I kept digging further and found this buried beneath a few boxes…

Vectrex Box

The Vectrex entered the highly competitive world of console gaming in ‘82, only to falter and disappear from the market in ‘84. I remember going into Toy World, a kind of local Toys R Us, and seeing stacks of these things marked down to nearly nothing. Monitor, included controller, sound…it had everything that a portable unit today has, aside from the fact you need to plug it into the wall, was about as large as a lamp, and weighed just as much. It used plastic overlays to turn the small screen into an imitation arcade screen and each game came with its own. Mine Layer was a lot of fun, Bedlam, too, and then there was my favorite…

Scramble

I loved this game, I only wish I knew where the damn carts were. And the other screens. I know they’re buried here somewhere, along with Xenosaga and Chrono Trigger. And yep, it still works…

Vectrex Power On

Mine Layer!

Aside from the buzzing speaker, the intro theme still brings a vector drawn tear to my eye.

Mine Layer!

Sorry for the quality of the pic. The controls still work and the sound effects were just as arcadey as I remember them. And the cord is still a tricky thing to fold back into the base of the monitor when you’re done playing. I’ll need to keep poking around some more to find those carts…and overlays…if they’re still here. Somewhere.

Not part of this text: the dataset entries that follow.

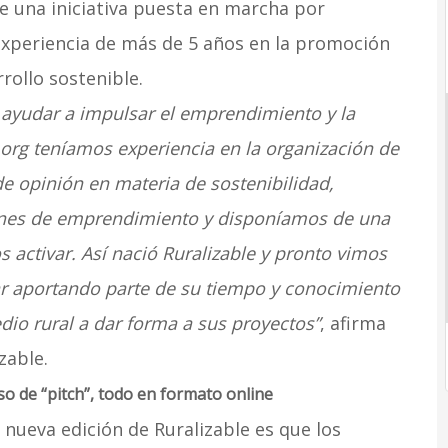
e una iniciativa puesta en marcha por
experiencia de más de 5 años en la promoción
rollo sostenible.
yudar a impulsar el emprendimiento y la
.org teníamos experiencia en la organización de
de opinión en materia de sostenibilidad,
ones de emprendimiento y disponíamos de una
activar. Así nació Ruralizable y pronto vimos
 aportando parte de su tiempo y conocimiento
io rural a dar forma a sus proyectos”
, afirma
zable.
o de “pitch”, todo en formato online
a nueva edición de Ruralizable es que los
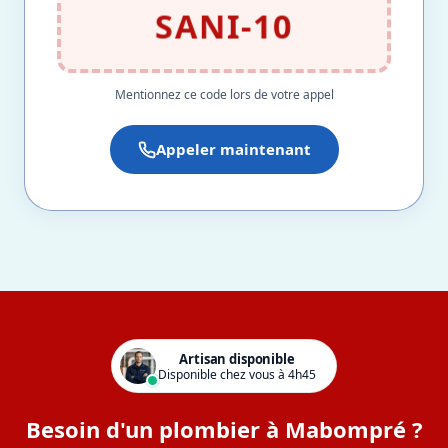
SANI-10
Mentionnez ce code lors de votre appel
Appeler maintenant
Artisan disponible
Disponible chez vous à 4h45
Besoin d'un plombier à Mabompré ?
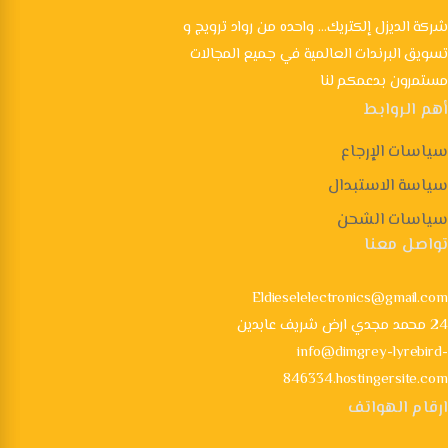
شركة الديزل إلكتريك... واحده من رواد ترويج و
تسويق البرندات العالمية في جميع المجالات
مستمرون بدعمكم لنا
أهم الروابط
سياسات الإرجاع
سياسة الاستبدال
سياسات الشحن
تواصل معنا
Eldieselelectronics@gmail.com
24 محمد مجدي ارض شريف عابدين
info@dimgrey-lyrebird-
846334.hostingersite.com
ارقام الهواتف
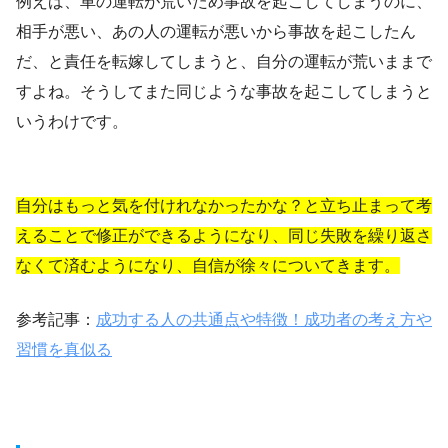
例えば、車の運転が荒いため事故を起こしてしまうのに、
相手が悪い、あの人の運転が悪いから事故を起こしたん
だ、と責任を転嫁してしまうと、自分の運転が荒いままで
すよね。そうしてまた同じような事故を起こしてしまうと
いうわけです。
自分はもっと気を付けれなかったかな？と立ち止まって考
えることで修正ができるようになり、同じ失敗を繰り返さ
なくて済むようになり、自信が徐々についてきます。
参考記事：
成功する人の共通点や特徴！成功者の考え方や
習慣を真似る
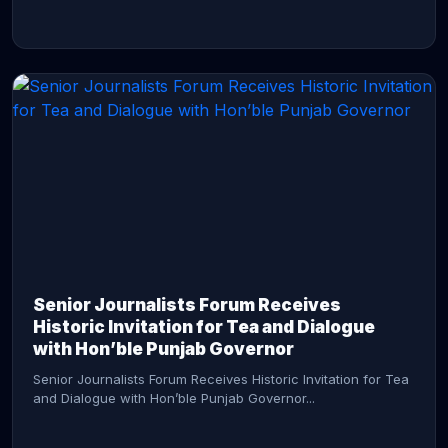
CONTINUE READING →
Senior Journalists Forum Receives
Historic Invitation for Tea and Dialogue
with Hon’ble Punjab Governor
Senior Journalists Forum Receives Historic Invitation for Tea
and Dialogue with Hon’ble Punjab Governor...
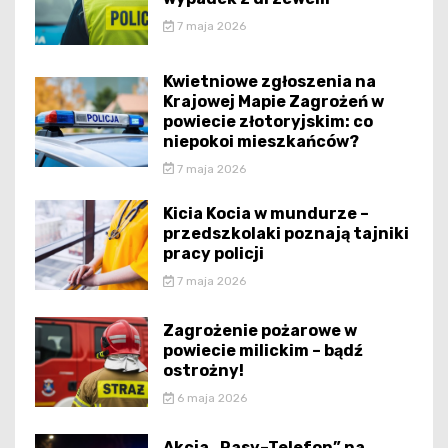
7 maja 2026
Kwietniowe zgłoszenia na
Krajowej Mapie Zagrożeń w
powiecie złotoryjskim: co
niepokoi mieszkańców?
7 maja 2026
Kicia Kocia w mundurze –
przedszkolaki poznają tajniki
pracy policji
7 maja 2026
Zagrożenie pożarowe w
powiecie milickim – bądź
ostrożny!
6 maja 2026
Akcja „Pasy–Telefon” na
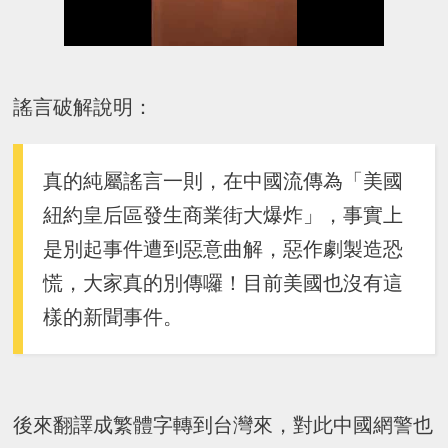
謠言破解說明：
真的純屬謠言一則，在中國流傳為「美國
紐約皇后區發生商業街大爆炸」，事實上
是別起事件遭到惡意曲解，惡作劇製造恐
慌，大家真的別傳囉！目前美國也沒有這
樣的新聞事件。
後來翻譯成繁體字轉到台灣來，對此中國網警也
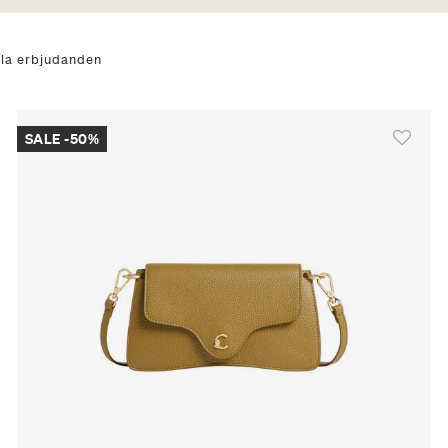
 efter null: Se alla erbjudanden
lla erbjudanden
SALE -50%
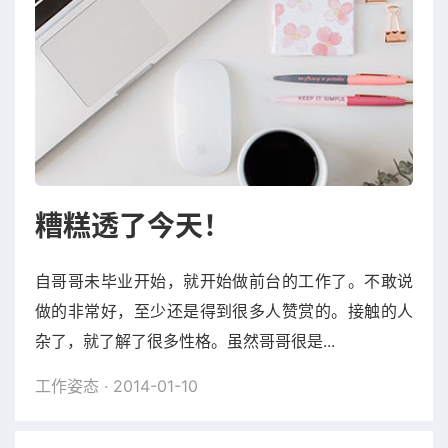
糟糕透了今天！
自哥哥未毕业开始，就开始做前台的工作了。不敢说
做的非常好，至少还是得到很多人赞赏的。接触的人
杂了，就了解了很多性格。虽然哥哥很是...
工作姿态
· 2014-01-10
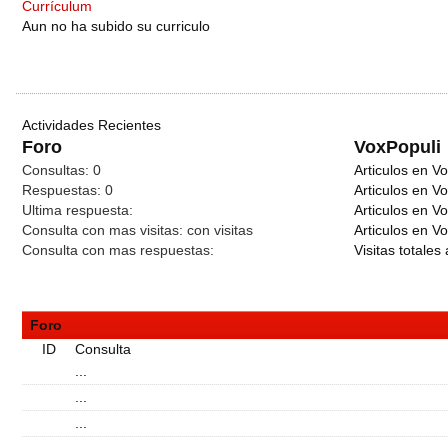
Currículum
Aun no ha subido su curriculo
Actividades Recientes
Foro
VoxPopuli
Consultas:
0
Articulos en Vo
Respuestas:
0
Articulos en V
Ultima respuesta:
Articulos en V
Consulta con mas visitas:
con
visitas
Articulos en Vo
Consulta con mas respuestas:
Visitas totales 
Foro
ID
Consulta
...
...
...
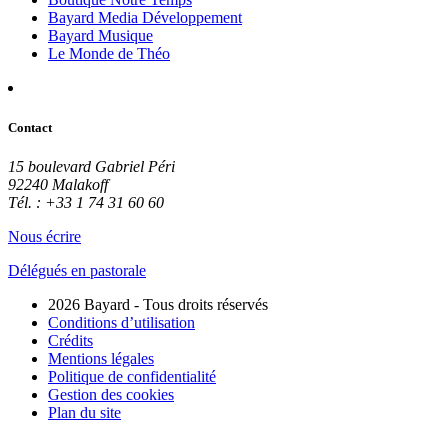
Bayard Media Développement
Bayard Musique
Le Monde de Théo
Contact
15 boulevard Gabriel Péri
92240 Malakoff
Tél. : +33 1 74 31 60 60
Nous écrire
Délégués en pastorale
2026 Bayard - Tous droits réservés
Conditions d’utilisation
Crédits
Mentions légales
Politique de confidentialité
Gestion des cookies
Plan du site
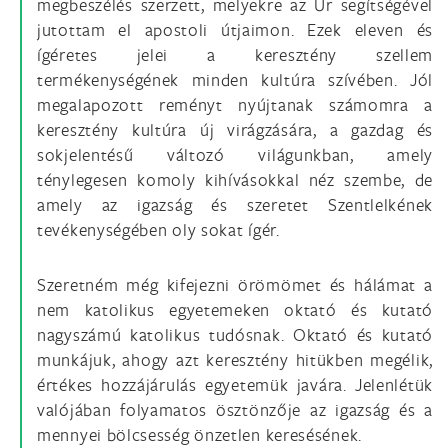
megbeszélés szerzett, melyekre az Úr segítségével
jutottam el apostoli útjaimon. Ezek eleven és
ígéretes jelei a keresztény szellem
termékenységének minden kultúra szívében. Jól
megalapozott reményt nyújtanak számomra a
keresztény kultúra új virágzására, a gazdag és
sokjelentésű változó világunkban, amely
ténylegesen komoly kihívásokkal néz szembe, de
amely az igazság és szeretet Szentlelkének
tevékenységében oly sokat ígér.
Szeretném még kifejezni örömömet és hálámat a
nem katolikus egyetemeken oktató és kutató
nagyszámú katolikus tudósnak. Oktató és kutató
munkájuk, ahogy azt keresztény hitükben megélik,
értékes hozzájárulás egyetemük javára. Jelenlétük
valójában folyamatos ösztönzője az igazság és a
mennyei bölcsesség önzetlen keresésének.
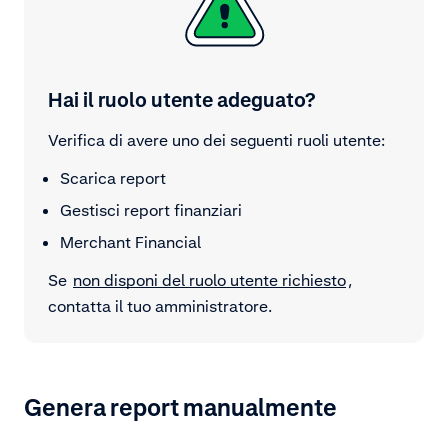
Hai il ruolo utente adeguato?
Verifica di avere uno dei seguenti ruoli utente:
Scarica report
Gestisci report finanziari
Merchant Financial
Se
non disponi del ruolo utente richiesto
,
contatta il tuo amministratore.
Genera report manualmente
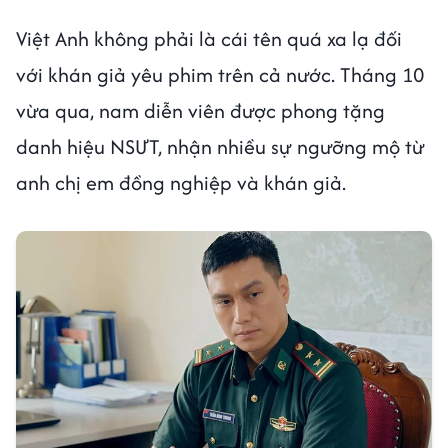
Việt Anh không phải là cái tên quá xa lạ đối
với khán giả yêu phim trên cả nước. Tháng 10
vừa qua, nam diễn viên được phong tặng
danh hiệu NSƯT, nhận nhiều sự ngưỡng mộ từ
anh chị em đồng nghiệp và khán giả.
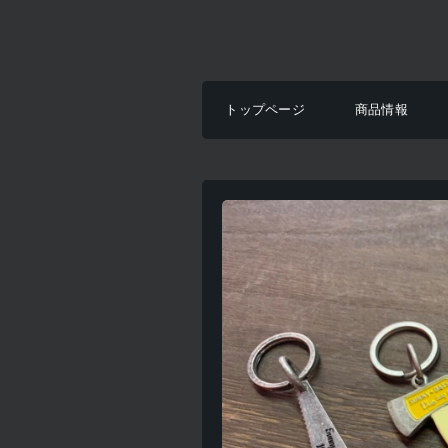
トップページ
商品情報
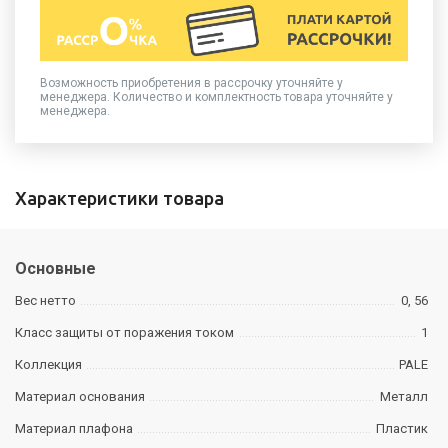
Возможность приобретения в рассрочку уточняйте у
менеджера. Количество и комплектность товара уточняйте у
менеджера.
Характеристики товара
Основные
Вес нетто
0, 56
Класс защиты от поражения током
1
Коллекция
PALE
Материал основания
Металл
Материал плафона
Пластик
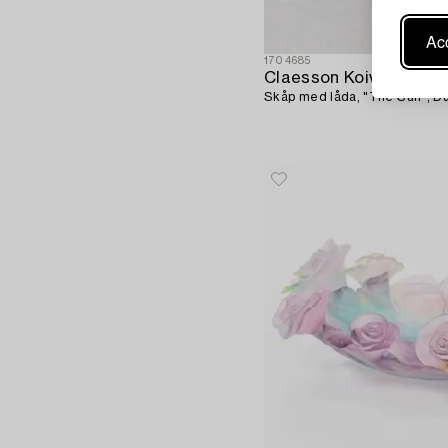
Acc
1704685
Claesson Koivisto Run
Skåp med låda, "The Sun", Du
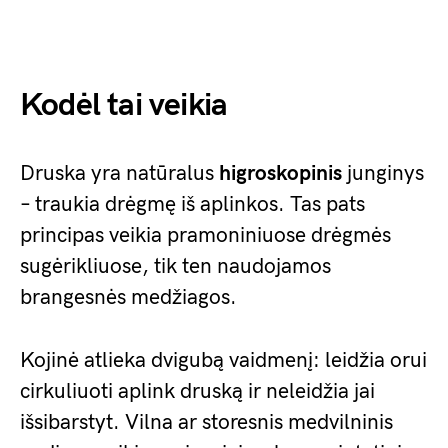
Kodėl tai veikia
Druska yra natūralus
higroskopinis
junginys
– traukia drėgmę iš aplinkos. Tas pats
principas veikia pramoniniuose drėgmės
sugėrikliuose, tik ten naudojamos
brangesnės medžiagos.
Kojinė atlieka dvigubą vaidmenį: leidžia orui
cirkuliuoti aplink druską ir neleidžia jai
išsibarstyt. Vilna ar storesnis medvilninis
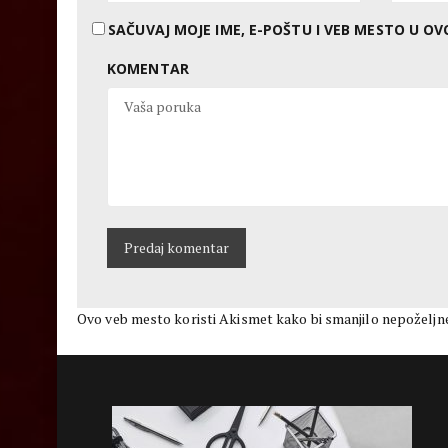
SAČUVAJ MOJE IME, E-POŠTU I VEB MESTO U 
KOMENTAR
Ovo veb mesto koristi Akismet kako bi smanjilo nepoželjn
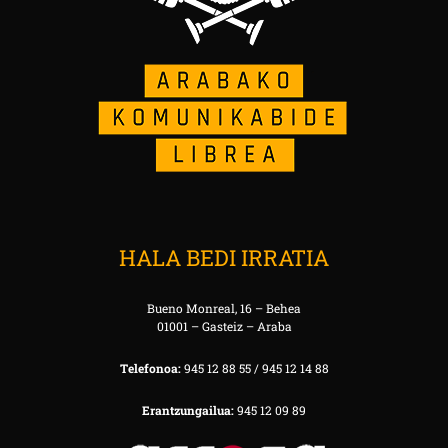
HALA BEDI IRRATIA
Bueno Monreal, 16 – Behea
01001 – Gasteiz – Araba
Telefonoa:
945 12 88 55 / 945 12 14 88
Erantzungailua:
945 12 09 89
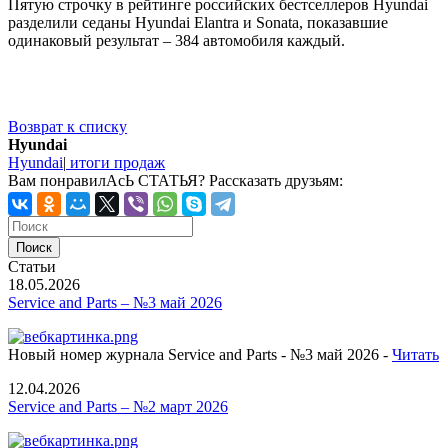
Пятую строчку в рейтинге российских бестселлеров Hyundai
разделили седаны Hyundai Elantra и Sonata, показавшие
одинаковый результат – 384 автомобиля каждый.
Возврат к списку
Hyundai
Hyundai
|
итоги продаж
Вам понравилАсЬ СТАТЬЯ?
Рассказать друзьям:
Статьи
18.05.2026
Service and Parts – №3 май 2026
Новый номер журнала Service and Parts - №3 май 2026 -
Читать
12.04.2026
Service and Parts – №2 март 2026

The other thing I found buried was this:

Mystery Box

An Atari that has seen better days

I’m not exactly sure what that crap is all over the panel beneath the RF connector. I’m not sure that I really want to find out, either.

Let’s see what games are still in here…

Atari games!

Ah, yeah…

Atari Haunted House

I remember that this game was so farking creepy. Well, I guess everything is creepy when you were as young as I was when I played this. But those eyes…THOSE EYES…

Moving on…

Atari ET

Yeah, today the game is reviled and treated like the albatross that Atari wore around its neck or the gaming equivalent of Attila the Hun’s arrival in Europe, but you know what, as a kid, I loved this game. It was just another challenge that I ate up. Phoning home, avoiding blocky FBI guys, falling in pits and having to raise my stretchy head to levitate out, recharging with candy…on second thought, those might be memories better left behind.

And if Mr. Awesome is reading this, this is for you…

Atari Missile Command

Atari games had some badass art in the day. Just look at this sample. Didn’t it make you feel all giddy inside knowing that you were going to be that guy pushing all of those buttons, sending those ICBMs into the sky to defend your cities? I don’t know what’s going on with the Buck Rogers helmet or the giant planet that the chick was carrying on her shoulders, though.

And who could forget a Real American Hero?

Atari GI Joe

In this one, you were fighting a huge snake head that shot lasers out of its eyes as a GI Joe, and that was pretty much the whole game.

And next up, we’ve got everyone’s favorite…

Atari Pac Man

Okay, even as a kid, I thought Pac Man on the 2600 sucked. Even the game art on the label was on LSD as I don’t remember the ghosts being all one color, the maze walls painted in phosphor orange, or Pac Man having arms and legs until the cartoon came out which pretty much added that to the canon. I also found it kind of weird in the game that Pac Man only pointed in one direction, or ate “wafers” since that’s what the dots turned into, or that the ghosts kept flickering…although they were different colors which was cool to see.

There was also a box that had been hit with serious water damage turning the boxes inside of it into brown mush which was pretty depressing to see. I could barely make out any of the labels on the soaked floppies or the box art, but I do know that Wing Command II was part of that collection along with Virgin’s “Conan”. Lots of 5.25 disks were scattered in among the cardboard corpses buried there, along with a few older adventure titles like Microprose’s “Phantom of the Opera” and New World Computing’s “Inherit the Earth”. I still have the manuals to these, though, which do make for some good reading as some of the better specimens from a time when fewer developers and publishers cared as much about the presentation of a game outside of the code itself.